[Stored items]
• • • • •
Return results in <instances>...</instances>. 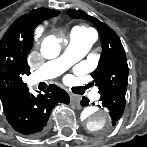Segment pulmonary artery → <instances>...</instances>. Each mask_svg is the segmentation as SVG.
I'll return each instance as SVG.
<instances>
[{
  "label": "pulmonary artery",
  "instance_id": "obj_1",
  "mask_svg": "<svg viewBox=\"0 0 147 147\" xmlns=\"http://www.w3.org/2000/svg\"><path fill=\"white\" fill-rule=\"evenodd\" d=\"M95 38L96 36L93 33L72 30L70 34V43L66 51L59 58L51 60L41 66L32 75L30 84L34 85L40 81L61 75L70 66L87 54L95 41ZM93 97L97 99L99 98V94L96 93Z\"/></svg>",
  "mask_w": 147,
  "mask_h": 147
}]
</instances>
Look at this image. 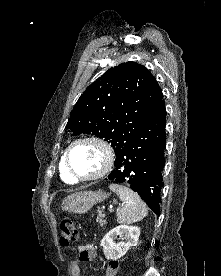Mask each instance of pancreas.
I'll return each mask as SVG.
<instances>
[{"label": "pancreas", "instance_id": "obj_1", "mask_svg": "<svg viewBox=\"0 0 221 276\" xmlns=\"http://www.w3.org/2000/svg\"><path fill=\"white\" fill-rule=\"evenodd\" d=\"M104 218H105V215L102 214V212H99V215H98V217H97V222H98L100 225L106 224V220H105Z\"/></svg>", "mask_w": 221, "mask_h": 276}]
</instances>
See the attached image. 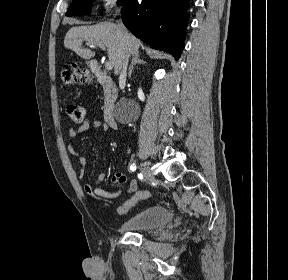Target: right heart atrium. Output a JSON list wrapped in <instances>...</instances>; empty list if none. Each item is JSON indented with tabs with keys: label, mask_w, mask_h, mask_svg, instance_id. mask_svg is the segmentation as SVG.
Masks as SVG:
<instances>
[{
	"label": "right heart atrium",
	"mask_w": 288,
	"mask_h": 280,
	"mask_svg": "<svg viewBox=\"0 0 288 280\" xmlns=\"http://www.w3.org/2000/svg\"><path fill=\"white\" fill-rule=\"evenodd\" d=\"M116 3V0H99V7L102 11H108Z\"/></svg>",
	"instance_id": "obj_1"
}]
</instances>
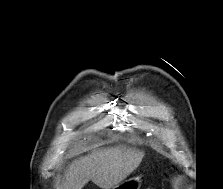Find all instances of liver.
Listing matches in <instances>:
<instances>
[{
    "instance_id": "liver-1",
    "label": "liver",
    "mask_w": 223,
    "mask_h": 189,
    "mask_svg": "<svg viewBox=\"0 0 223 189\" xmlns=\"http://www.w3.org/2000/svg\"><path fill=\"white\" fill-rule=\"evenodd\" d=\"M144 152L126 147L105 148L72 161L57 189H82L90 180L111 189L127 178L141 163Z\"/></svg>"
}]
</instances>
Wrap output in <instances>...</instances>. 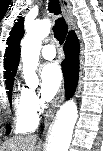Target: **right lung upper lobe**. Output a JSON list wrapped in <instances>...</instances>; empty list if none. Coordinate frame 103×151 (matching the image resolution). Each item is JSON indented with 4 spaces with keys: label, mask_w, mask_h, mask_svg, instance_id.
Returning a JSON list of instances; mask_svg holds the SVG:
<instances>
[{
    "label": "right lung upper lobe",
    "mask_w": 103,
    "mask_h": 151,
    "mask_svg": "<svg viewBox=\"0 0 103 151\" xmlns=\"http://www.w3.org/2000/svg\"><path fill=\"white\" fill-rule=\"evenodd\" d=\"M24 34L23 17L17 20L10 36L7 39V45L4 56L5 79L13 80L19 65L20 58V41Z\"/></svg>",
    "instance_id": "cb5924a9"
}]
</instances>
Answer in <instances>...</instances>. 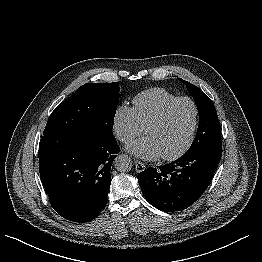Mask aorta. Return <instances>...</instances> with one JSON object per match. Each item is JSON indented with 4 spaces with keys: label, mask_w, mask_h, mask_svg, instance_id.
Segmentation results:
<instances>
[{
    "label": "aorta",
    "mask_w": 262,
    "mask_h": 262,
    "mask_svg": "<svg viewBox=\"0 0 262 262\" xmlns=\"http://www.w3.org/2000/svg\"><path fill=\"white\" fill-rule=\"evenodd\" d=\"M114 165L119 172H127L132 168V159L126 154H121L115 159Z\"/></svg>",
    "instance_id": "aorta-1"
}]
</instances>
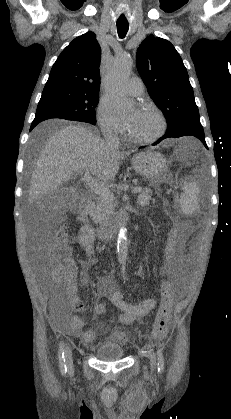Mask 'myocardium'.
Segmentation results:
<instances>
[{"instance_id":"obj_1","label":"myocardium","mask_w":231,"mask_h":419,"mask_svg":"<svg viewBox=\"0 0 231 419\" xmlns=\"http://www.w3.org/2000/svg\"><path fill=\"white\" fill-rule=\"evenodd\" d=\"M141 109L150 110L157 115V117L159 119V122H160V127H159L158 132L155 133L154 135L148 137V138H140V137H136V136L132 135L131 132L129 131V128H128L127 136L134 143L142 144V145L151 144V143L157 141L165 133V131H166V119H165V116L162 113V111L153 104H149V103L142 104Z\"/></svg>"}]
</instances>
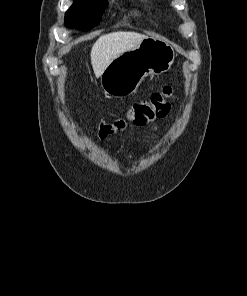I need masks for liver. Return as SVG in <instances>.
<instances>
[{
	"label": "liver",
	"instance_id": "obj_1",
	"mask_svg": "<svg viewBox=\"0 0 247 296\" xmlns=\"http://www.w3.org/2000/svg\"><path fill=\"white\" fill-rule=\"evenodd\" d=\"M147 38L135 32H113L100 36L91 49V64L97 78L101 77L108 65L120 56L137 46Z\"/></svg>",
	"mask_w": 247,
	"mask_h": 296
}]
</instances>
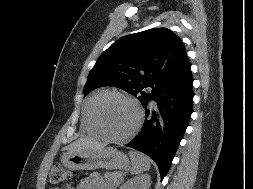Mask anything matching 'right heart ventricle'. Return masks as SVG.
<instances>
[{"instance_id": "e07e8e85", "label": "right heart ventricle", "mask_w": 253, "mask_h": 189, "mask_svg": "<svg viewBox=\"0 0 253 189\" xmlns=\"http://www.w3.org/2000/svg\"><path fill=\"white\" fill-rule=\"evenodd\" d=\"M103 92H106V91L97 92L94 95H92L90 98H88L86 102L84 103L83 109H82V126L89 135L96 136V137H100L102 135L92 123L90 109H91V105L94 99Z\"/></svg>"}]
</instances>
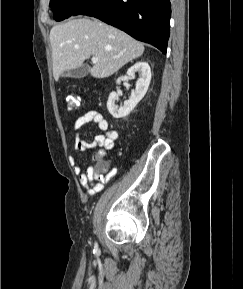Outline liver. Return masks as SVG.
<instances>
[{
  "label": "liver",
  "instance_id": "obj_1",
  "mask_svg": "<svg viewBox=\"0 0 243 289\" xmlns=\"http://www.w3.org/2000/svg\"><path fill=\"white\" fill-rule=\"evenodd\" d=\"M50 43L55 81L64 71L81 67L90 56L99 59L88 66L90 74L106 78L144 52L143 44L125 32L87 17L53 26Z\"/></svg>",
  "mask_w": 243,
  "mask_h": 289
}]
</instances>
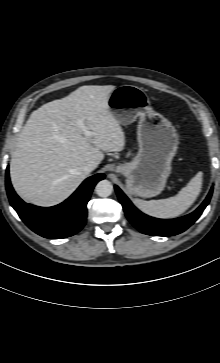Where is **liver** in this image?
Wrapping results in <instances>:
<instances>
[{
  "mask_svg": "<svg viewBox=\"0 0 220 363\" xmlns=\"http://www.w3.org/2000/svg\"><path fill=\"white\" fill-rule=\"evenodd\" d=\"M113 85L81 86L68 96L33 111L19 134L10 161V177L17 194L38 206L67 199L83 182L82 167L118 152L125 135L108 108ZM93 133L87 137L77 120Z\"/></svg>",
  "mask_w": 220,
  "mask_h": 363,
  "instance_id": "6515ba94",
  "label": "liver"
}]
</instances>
• • • • •
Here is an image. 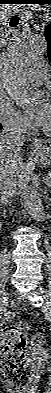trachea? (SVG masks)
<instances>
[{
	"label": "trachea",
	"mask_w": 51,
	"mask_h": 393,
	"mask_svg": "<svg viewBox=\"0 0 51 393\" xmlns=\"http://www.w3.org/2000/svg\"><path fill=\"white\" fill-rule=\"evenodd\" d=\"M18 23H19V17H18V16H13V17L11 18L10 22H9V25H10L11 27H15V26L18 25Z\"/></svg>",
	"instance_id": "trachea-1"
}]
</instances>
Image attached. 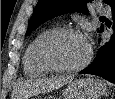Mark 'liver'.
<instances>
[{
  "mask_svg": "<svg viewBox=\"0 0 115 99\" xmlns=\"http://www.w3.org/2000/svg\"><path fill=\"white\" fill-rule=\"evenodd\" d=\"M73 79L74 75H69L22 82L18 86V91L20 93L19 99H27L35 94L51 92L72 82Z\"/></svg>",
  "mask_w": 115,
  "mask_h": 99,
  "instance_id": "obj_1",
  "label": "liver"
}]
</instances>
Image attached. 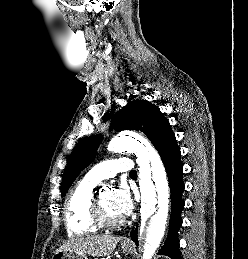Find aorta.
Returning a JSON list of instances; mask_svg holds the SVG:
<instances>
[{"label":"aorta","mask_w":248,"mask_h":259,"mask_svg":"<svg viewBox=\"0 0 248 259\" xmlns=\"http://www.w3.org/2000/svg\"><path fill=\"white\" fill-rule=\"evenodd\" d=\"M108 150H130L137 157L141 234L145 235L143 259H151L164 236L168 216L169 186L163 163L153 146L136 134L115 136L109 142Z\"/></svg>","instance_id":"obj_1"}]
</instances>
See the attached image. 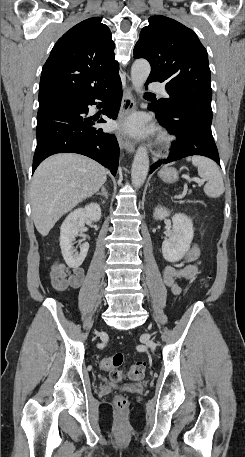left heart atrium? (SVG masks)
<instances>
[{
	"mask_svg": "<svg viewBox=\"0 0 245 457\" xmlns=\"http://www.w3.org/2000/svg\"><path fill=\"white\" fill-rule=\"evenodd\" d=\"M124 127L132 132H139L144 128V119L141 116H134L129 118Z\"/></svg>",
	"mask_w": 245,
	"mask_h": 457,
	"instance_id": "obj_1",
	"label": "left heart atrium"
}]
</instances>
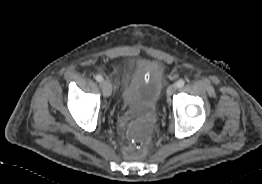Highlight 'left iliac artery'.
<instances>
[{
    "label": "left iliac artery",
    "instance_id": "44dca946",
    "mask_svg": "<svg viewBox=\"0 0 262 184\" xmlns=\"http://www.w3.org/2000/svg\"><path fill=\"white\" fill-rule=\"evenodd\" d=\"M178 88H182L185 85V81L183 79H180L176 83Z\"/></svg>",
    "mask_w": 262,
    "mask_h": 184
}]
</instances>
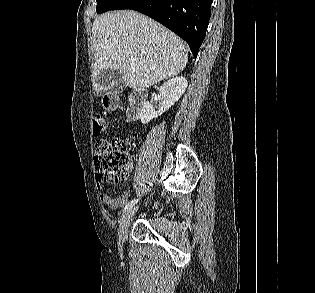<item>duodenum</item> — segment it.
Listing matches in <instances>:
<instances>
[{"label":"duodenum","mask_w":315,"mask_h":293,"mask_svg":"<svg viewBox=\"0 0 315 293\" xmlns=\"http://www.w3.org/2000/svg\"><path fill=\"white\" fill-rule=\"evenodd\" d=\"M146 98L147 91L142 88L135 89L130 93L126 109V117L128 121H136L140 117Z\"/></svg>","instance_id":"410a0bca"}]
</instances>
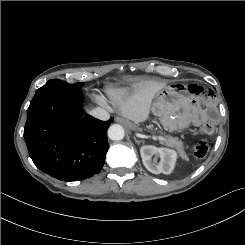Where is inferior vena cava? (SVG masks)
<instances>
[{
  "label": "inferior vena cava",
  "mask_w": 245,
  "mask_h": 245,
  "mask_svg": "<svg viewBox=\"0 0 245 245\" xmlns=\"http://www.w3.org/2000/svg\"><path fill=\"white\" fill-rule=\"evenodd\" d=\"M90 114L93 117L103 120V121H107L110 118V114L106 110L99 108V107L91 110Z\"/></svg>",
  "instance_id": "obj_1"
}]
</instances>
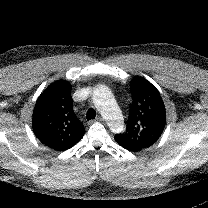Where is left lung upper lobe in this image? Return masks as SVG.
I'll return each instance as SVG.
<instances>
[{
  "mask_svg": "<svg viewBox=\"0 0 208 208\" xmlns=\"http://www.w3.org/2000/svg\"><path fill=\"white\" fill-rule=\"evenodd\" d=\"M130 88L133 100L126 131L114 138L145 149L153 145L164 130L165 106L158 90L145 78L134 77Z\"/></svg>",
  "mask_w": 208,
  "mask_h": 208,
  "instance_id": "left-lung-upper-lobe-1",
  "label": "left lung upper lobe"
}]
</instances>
• • • • •
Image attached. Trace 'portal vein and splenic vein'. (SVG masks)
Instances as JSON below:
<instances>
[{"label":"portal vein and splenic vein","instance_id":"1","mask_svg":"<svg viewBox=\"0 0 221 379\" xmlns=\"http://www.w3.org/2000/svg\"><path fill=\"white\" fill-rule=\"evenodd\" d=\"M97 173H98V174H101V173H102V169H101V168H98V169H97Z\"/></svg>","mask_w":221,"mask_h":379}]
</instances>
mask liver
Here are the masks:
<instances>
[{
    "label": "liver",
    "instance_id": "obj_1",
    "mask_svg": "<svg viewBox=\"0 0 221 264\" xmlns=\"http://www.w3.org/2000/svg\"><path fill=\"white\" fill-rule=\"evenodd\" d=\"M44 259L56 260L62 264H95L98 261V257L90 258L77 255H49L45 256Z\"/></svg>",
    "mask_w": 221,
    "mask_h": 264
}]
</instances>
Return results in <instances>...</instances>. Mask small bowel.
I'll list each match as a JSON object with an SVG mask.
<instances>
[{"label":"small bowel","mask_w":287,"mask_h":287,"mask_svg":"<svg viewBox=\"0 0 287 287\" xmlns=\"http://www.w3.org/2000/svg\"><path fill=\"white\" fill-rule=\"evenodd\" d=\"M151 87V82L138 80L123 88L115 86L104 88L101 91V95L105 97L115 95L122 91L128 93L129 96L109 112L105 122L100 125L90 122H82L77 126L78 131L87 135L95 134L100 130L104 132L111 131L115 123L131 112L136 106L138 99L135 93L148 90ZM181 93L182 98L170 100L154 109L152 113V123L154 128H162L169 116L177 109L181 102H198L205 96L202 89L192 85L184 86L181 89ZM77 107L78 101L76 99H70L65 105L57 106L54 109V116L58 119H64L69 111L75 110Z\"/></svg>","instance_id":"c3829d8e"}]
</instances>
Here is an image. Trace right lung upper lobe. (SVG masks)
• • • • •
ACTION ITEM - Reproduce only the lines above spanning from the line containing "Return results in <instances>...</instances>. Mask" through the line containing "Here is an image. Trace", word for word.

SOLUTION -
Return results in <instances>...</instances>. Mask small bowel.
I'll list each match as a JSON object with an SVG mask.
<instances>
[{"label":"small bowel","mask_w":287,"mask_h":287,"mask_svg":"<svg viewBox=\"0 0 287 287\" xmlns=\"http://www.w3.org/2000/svg\"><path fill=\"white\" fill-rule=\"evenodd\" d=\"M151 87V82L138 80L123 88L115 86L104 88L101 91V95L105 97L115 95L122 91L128 93L129 96L109 112L105 122L100 125L90 122H82L77 126L78 131L87 135L95 134L100 130L104 132L111 131L115 123L131 112L136 106L138 99L135 93L148 90ZM181 93L182 98L170 100L154 109L152 113V123L154 128H162L169 116L177 109L181 102H198L205 96L202 89L192 85L184 86L181 89ZM77 107L78 101L76 99H70L65 105L57 106L54 109V116L58 119H64L69 111L75 110Z\"/></svg>","instance_id":"c3829d8e"}]
</instances>
Here is an image. Trace right lung upper lobe. (SVG masks)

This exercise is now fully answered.